Dataset records START
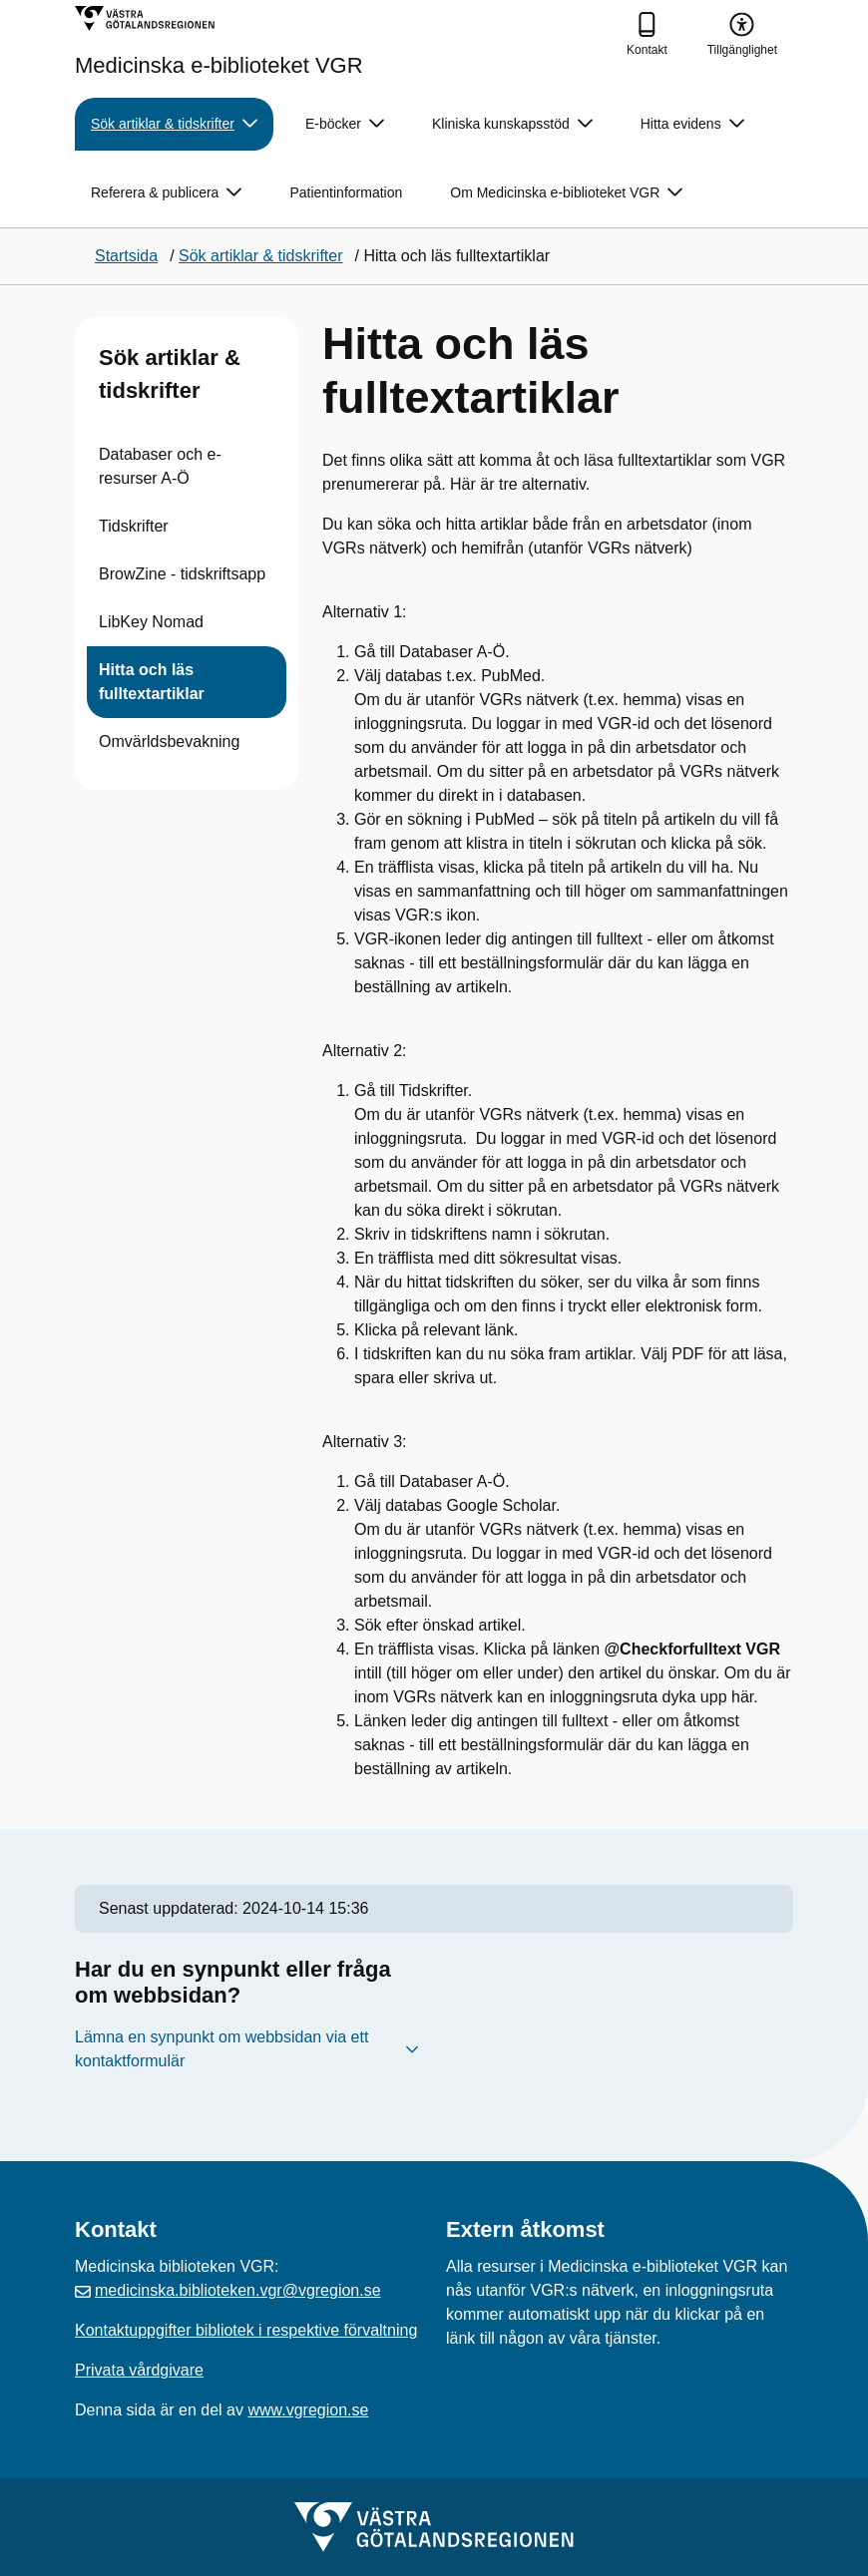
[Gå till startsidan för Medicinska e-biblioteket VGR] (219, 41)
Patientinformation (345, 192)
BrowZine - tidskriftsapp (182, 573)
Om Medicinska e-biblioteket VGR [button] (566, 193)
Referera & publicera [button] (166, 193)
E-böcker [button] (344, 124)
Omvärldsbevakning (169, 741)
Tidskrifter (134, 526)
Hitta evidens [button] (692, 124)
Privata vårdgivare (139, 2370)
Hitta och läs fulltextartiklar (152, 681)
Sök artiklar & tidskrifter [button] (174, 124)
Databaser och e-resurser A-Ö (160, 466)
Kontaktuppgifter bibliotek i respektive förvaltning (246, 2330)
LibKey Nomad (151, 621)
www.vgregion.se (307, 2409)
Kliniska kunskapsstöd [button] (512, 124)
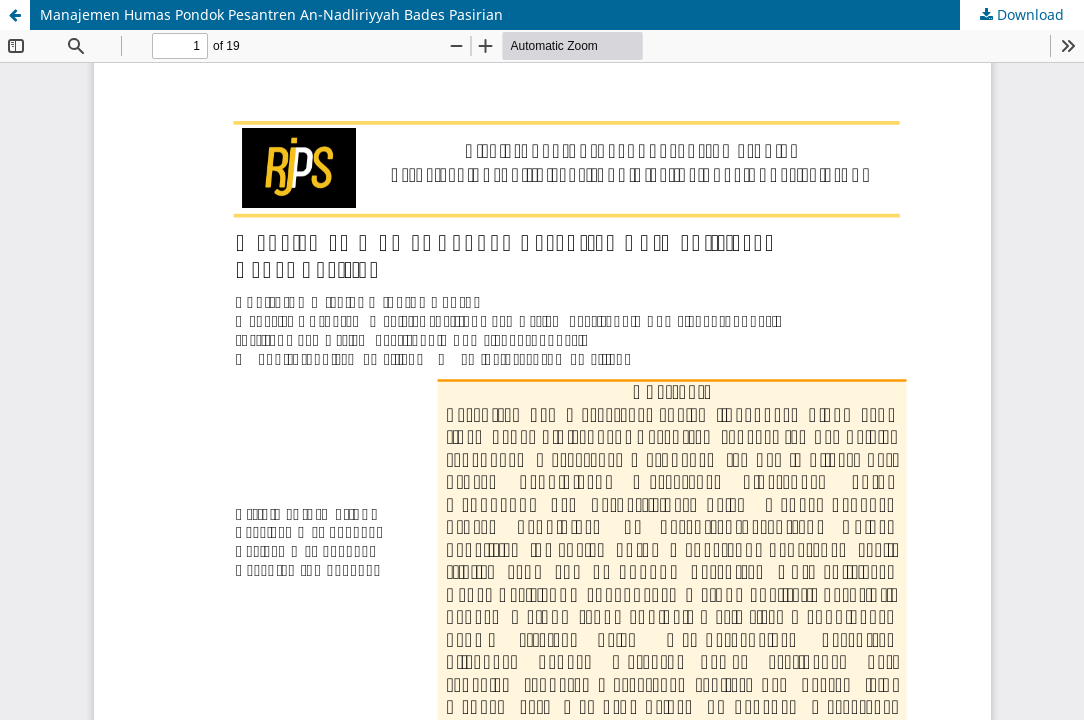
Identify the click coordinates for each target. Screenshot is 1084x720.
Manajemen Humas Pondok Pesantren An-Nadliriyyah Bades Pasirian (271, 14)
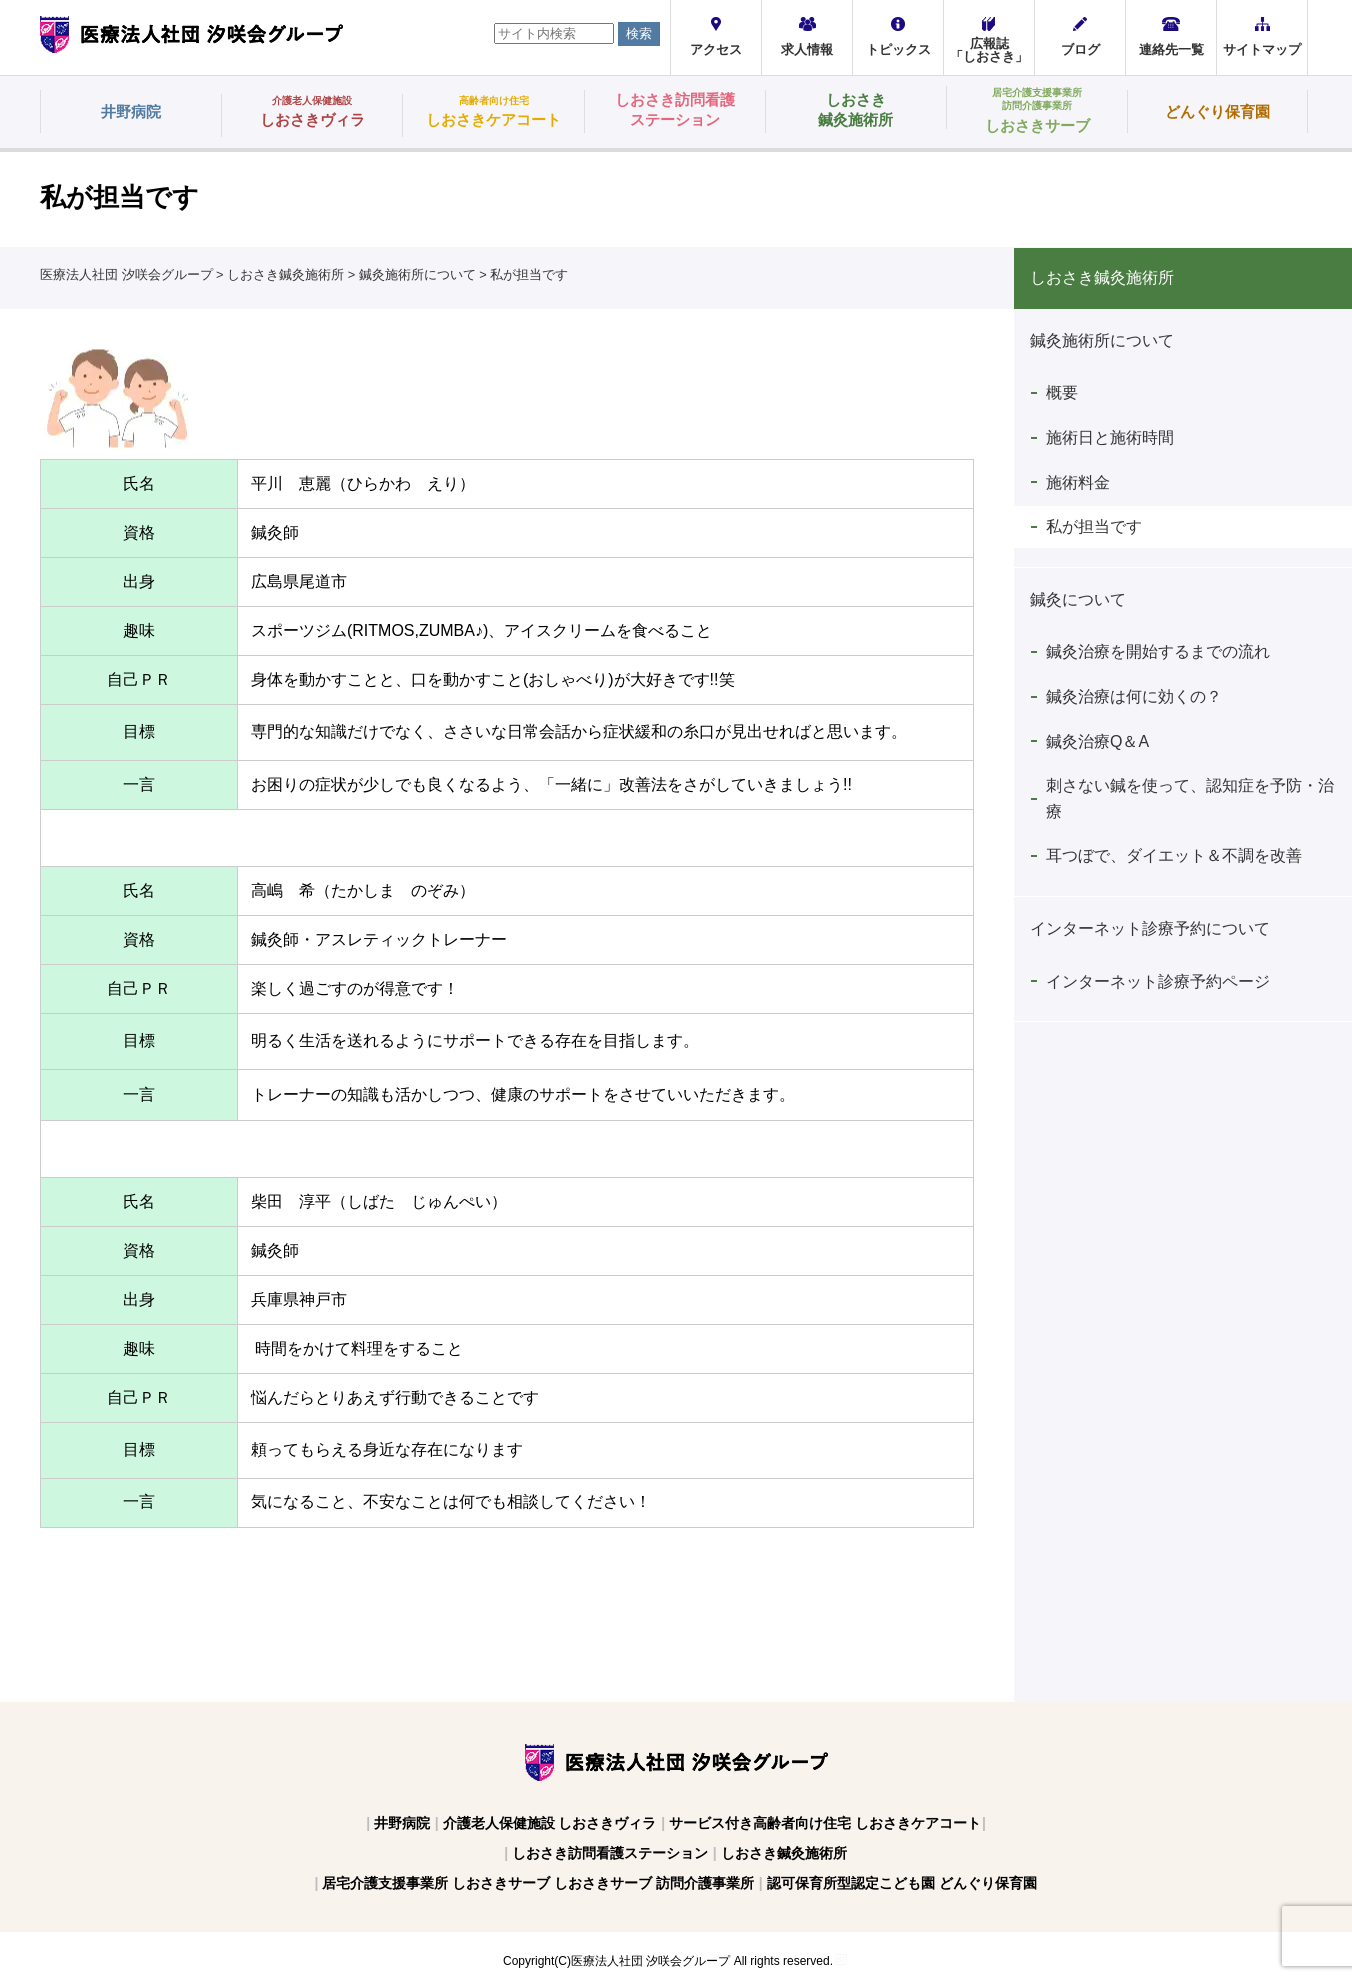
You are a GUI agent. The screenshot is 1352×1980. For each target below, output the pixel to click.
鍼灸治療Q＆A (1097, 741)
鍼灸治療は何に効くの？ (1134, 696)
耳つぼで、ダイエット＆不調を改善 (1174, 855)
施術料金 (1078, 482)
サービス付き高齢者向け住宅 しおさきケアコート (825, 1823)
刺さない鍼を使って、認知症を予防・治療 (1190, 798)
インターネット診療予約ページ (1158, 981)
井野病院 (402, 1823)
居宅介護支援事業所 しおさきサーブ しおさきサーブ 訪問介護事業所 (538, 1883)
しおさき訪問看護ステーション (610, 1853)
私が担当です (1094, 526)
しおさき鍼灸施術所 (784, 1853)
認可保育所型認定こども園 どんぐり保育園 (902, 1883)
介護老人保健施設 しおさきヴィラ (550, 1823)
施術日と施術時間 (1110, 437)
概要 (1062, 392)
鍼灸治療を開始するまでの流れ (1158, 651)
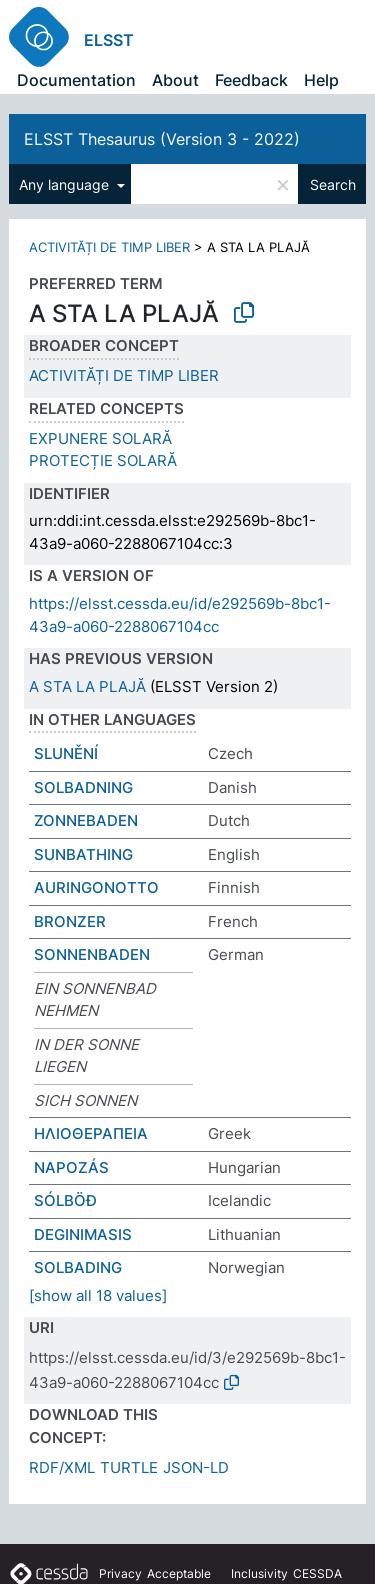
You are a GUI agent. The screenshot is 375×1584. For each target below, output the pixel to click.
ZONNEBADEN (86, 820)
Dataset records END
Please print every record exactly, leaving out the pictures.

Finished exercise:
[Gå till startsidan för Medicinska e-biblioteket VGR] (219, 41)
Patientinformation (345, 192)
BrowZine - tidskriftsapp (182, 573)
Om Medicinska e-biblioteket VGR [button] (566, 193)
Referera & publicera [button] (166, 193)
E-böcker [button] (344, 124)
Omvärldsbevakning (169, 741)
Tidskrifter (134, 526)
Hitta evidens [button] (692, 124)
Privata vårdgivare (139, 2370)
Hitta och läs fulltextartiklar (152, 681)
Sök artiklar & tidskrifter [button] (174, 124)
Databaser och e-resurser A-Ö (160, 466)
Kontaktuppgifter bibliotek i respektive förvaltning (246, 2330)
LibKey Nomad (151, 621)
www.vgregion.se (307, 2409)
Kliniska kunskapsstöd [button] (512, 124)
Identify the click coordinates for each target. Screenshot is 1084x720.
Manajemen Humas Pondok Pesantren An-Nadliriyyah Bades Pasirian (271, 14)
You are a GUI agent. The screenshot is 1352×1980. For each target below, output the pixel to click.
鍼灸治療Q＆A (1097, 741)
鍼灸治療は何に効くの？ (1134, 696)
耳つぼで、ダイエット＆不調を改善 (1174, 855)
施術料金 (1078, 482)
サービス付き高齢者向け住宅 しおさきケアコート (825, 1823)
刺さない鍼を使って、認知症を予防・治療 (1190, 798)
インターネット診療予約ページ (1158, 981)
井野病院 (402, 1823)
居宅介護支援事業所 しおさきサーブ しおさきサーブ 訪問介護事業所 (538, 1883)
しおさき訪問看護ステーション (610, 1853)
私が担当です (1094, 526)
しおさき鍼灸施術所 (784, 1853)
認可保育所型認定こども園 どんぐり保育園 (902, 1883)
介護老人保健施設 しおさきヴィラ (550, 1823)
施術日と施術時間 (1110, 437)
概要 (1062, 392)
鍼灸治療を開始するまでの流れ (1158, 651)
You are a GUI agent. The screenshot is 375×1584. For each target below, output the pixel to click.
ZONNEBADEN (86, 820)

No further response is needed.